Cover via Amazon
Speaking of viral marketing
, we are always looking for ways to engage our customers, contacts, associates and friends.
Last month, while gearing up to attend the Iowa Commercial Real Estate Expo in Altoona, I knew I would have an opportunity to connect with dozens of people whom I regularly come into contact with on my beat
I also knew that within 10 minutes of entering the venue, I’d probably shake hands with at least 20 people.
I like shaking hands. To me, a handshake is a sign of courtesy, respect and camaraderie. Shaking hands is a physical link between friends, family, co-workers and business associates. I would say especially in B2B relationships, shaking hands is customary and generally expected. When you shake someone’s hand, you are acknowledging that person’s worth.
But I digress.
Two days before the expo, I watched “The Aviator.”

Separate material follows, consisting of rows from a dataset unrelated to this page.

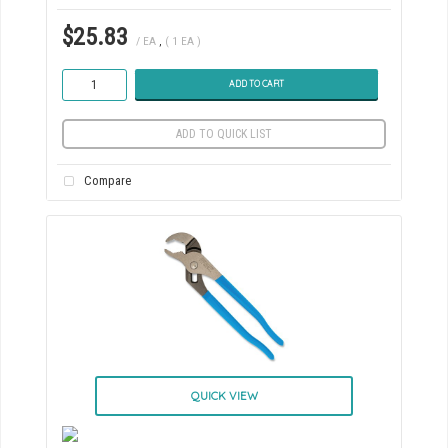
$25.83
/ EA
,
( 1 EA )
ADD TO CART
ADD TO QUICK LIST
Compare
QUICK VIEW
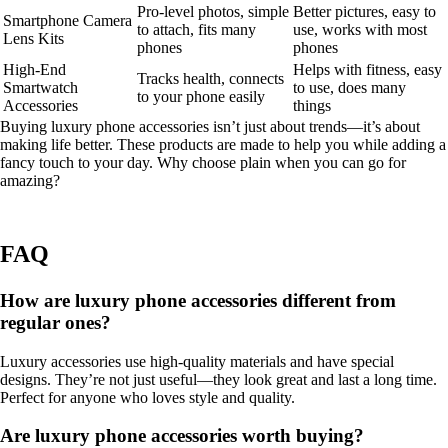
Pro-level photos, simple
Better pictures, easy to
Smartphone Camera
to attach, fits many
use, works with most
Lens Kits
phones
phones
High-End
Helps with fitness, easy
Tracks health, connects
Smartwatch
to use, does many
to your phone easily
Accessories
things
Buying luxury phone accessories isn’t just about trends—it’s about
making life better. These products are made to help you while adding a
fancy touch to your day. Why choose plain when you can go for
amazing?
FAQ
How are luxury phone accessories different from
regular ones?
Luxury accessories use high-quality materials and have special
designs. They’re not just useful—they look great and last a long time.
Perfect for anyone who loves style and quality.
Are luxury phone accessories worth buying?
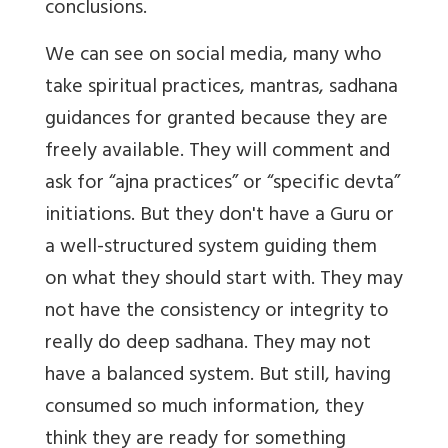
conclusions.
We can see on social media, many who
take spiritual practices, mantras, sadhana
guidances for granted because they are
freely available. They will comment and
ask for “ajna practices” or “specific devta”
initiations. But they don't have a Guru or
a well-structured system guiding them
on what they should start with. They may
not have the consistency or integrity to
really do deep sadhana. They may not
have a balanced system. But still, having
consumed so much information, they
think they are ready for something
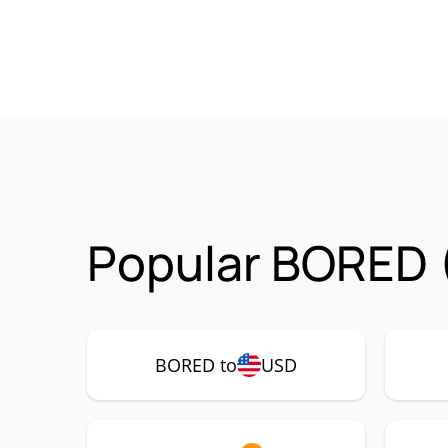
Popular BORED 
BORED to
USD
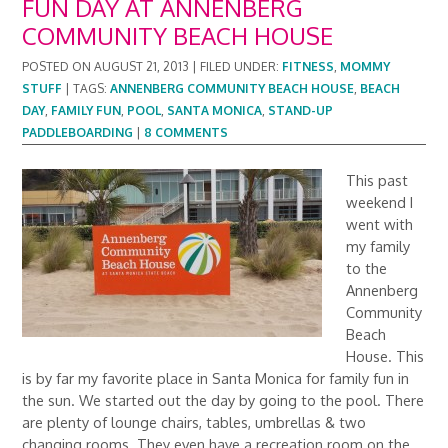
FUN DAY AT ANNENBERG
COMMUNITY BEACH HOUSE
POSTED ON
AUGUST 21, 2013
|
FILED UNDER:
FITNESS
,
MOMMY
STUFF
|
TAGS:
ANNENBERG COMMUNITY BEACH HOUSE
,
BEACH
DAY
,
FAMILY FUN
,
POOL
,
SANTA MONICA
,
STAND-UP
PADDLEBOARDING
|
8 COMMENTS
This past
weekend I
went with
my family
to the
Annenberg
Community
Beach
House. This
is by far my favorite place in Santa Monica for family fun in
the sun. We started out the day by going to the pool. There
are plenty of lounge chairs, tables, umbrellas & two
changing rooms. They even have a recreation room on the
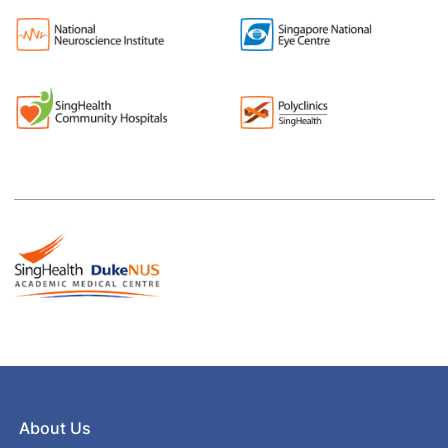
About Us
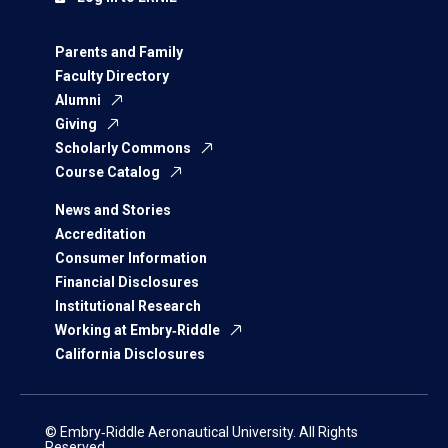
Parents and Family
Faculty Directory
Alumni
Giving
Scholarly Commons
Course Catalog
News and Stories
Accreditation
Consumer Information
Financial Disclosures
Institutional Research
Working at Embry‑Riddle
California Disclosures
© Embry‑Riddle Aeronautical University. All Rights
Reserved.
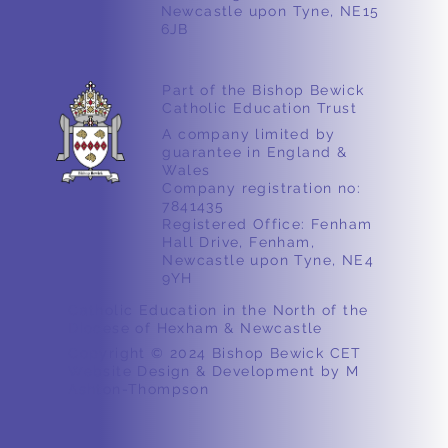
Newcastle upon Tyne, NE15
6JB
Part of the Bishop Bewick
Catholic Education Trust
A company limited by
guarantee in England &
Wales
Company registration no:
7841435
Registered Office: Fenham
Hall Drive, Fenham,
Newcastle upon Tyne, NE4
9YH
Catholic Education in the North of the
Diocese of Hexham & Newcastle
Copyright © 2024 Bishop Bewick CET
Website Design & Development by M
Ashton-Thompson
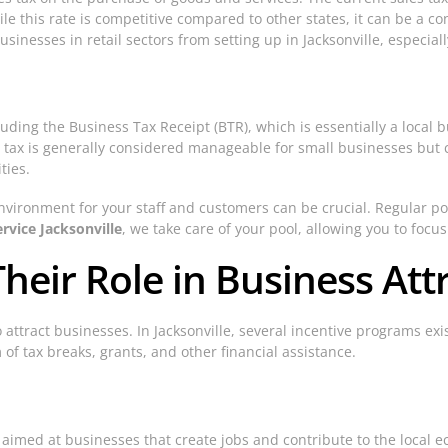
ile this rate is competitive compared to other states, it can be a co
nesses in retail sectors from setting up in Jacksonville, especially
uding the Business Tax Receipt (BTR), which is essentially a local bu
 tax is generally considered manageable for small businesses but 
ties.
environment for your staff and customers can be crucial. Regular
rvice Jacksonville
, we take care of your pool, allowing you to foc
heir Role in Business Att
o attract businesses. In Jacksonville, several incentive programs e
of tax breaks, grants, and other financial assistance.
aimed at businesses that create jobs and contribute to the local 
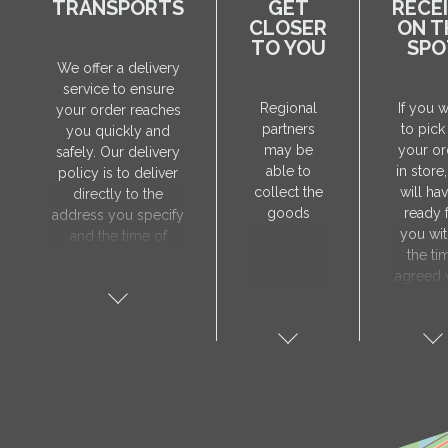
TRANSPORTS
GET
RECE
CLOSER
ON T
TO YOU
SPO
We offer a delivery
service to ensure
Regional
If you 
your order reaches
partners
to pick
you quickly and
may be
your or
safely. Our delivery
able to
in store
policy is to deliver
collect the
will hav
directly to the
goods
ready 
address you specify
you wit
and the time of
the ti
delivery will be
agreed 
agreed individually
our sa
with our manager.
manager
The delivery service
collect 
is only available on
order, 
weekdays. Our
will nee
courier will contact
visit t
you in advance to
Prod
verify the delivery
store 
address and advise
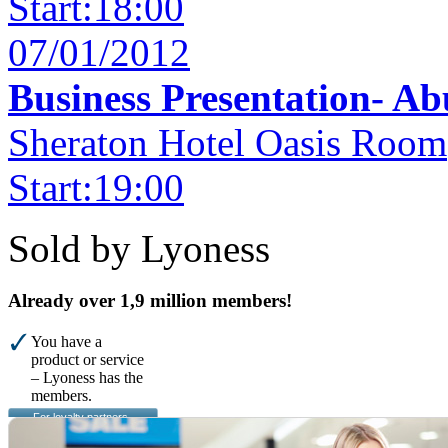
Start:18:00
07/01/2012
Business Presentation- A
Sheraton Hotel Oasis Room
Start:19:00
Sold by Lyoness
Already over 1,9 million members!
You have a
product or service
– Lyoness has the
members.
For loyalty partners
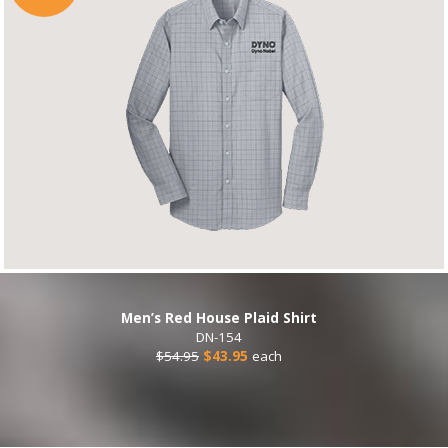
Men’s Red House Plaid Shirt
DN-154
$54.95
$43.95
each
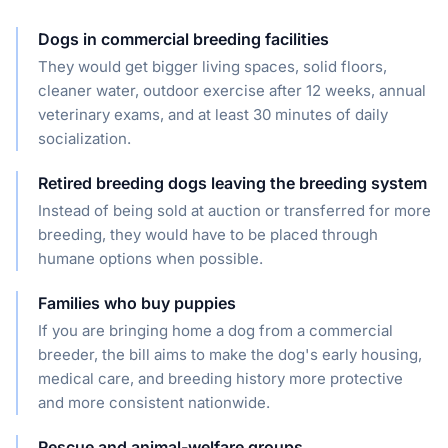
Dogs in commercial breeding facilities
They would get bigger living spaces, solid floors,
cleaner water, outdoor exercise after 12 weeks, annual
veterinary exams, and at least 30 minutes of daily
socialization.
Retired breeding dogs leaving the breeding system
Instead of being sold at auction or transferred for more
breeding, they would have to be placed through
humane options when possible.
Families who buy puppies
If you are bringing home a dog from a commercial
breeder, the bill aims to make the dog's early housing,
medical care, and breeding history more protective
and more consistent nationwide.
Rescue and animal-welfare groups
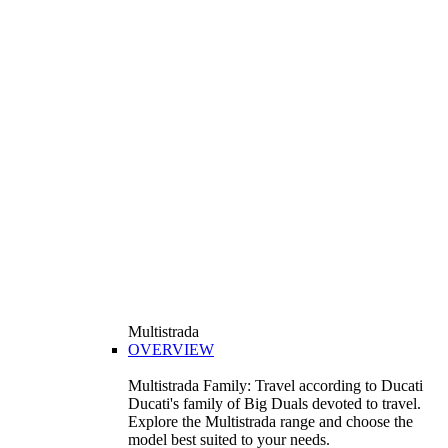
Multistrada
OVERVIEW
Multistrada Family: Travel according to Ducati
Ducati's family of Big Duals devoted to travel.
Explore the Multistrada range and choose the
model best suited to your needs.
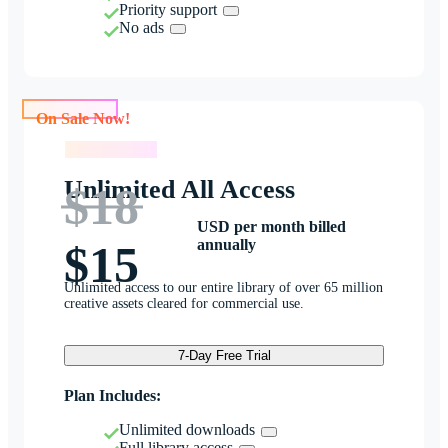
Priority support
No ads
On Sale Now!
On Sale Now!
Unlimited All Access
$18
USD per month billed
annually
$15
Unlimited access to our entire library of over 65 million
creative assets cleared for commercial use.
7-Day Free Trial
Plan Includes:
Unlimited downloads
Full library access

The movie, which is about the life and times of the late Howard Hughes, shines a spotlight on the eccentric tycoon’s germaphobic disposition. According to one Wikipedia entry
, “Hughes insisted on using tissues to pick up objects, so that he could insulate himself from germs.” I watched the film with great interest as it came highly recommended. Before that, I never really knew much about Hughes’ life, except that he liked to spend mountains of cash on making movies.
The following day, a friend of mine called to tell me that one of her co-workers came to work sick and was apparently telling people in the office that she had H1N1 flu. My friend, concerned about her own health and the health of her family, shared the apparent rumor with her boss.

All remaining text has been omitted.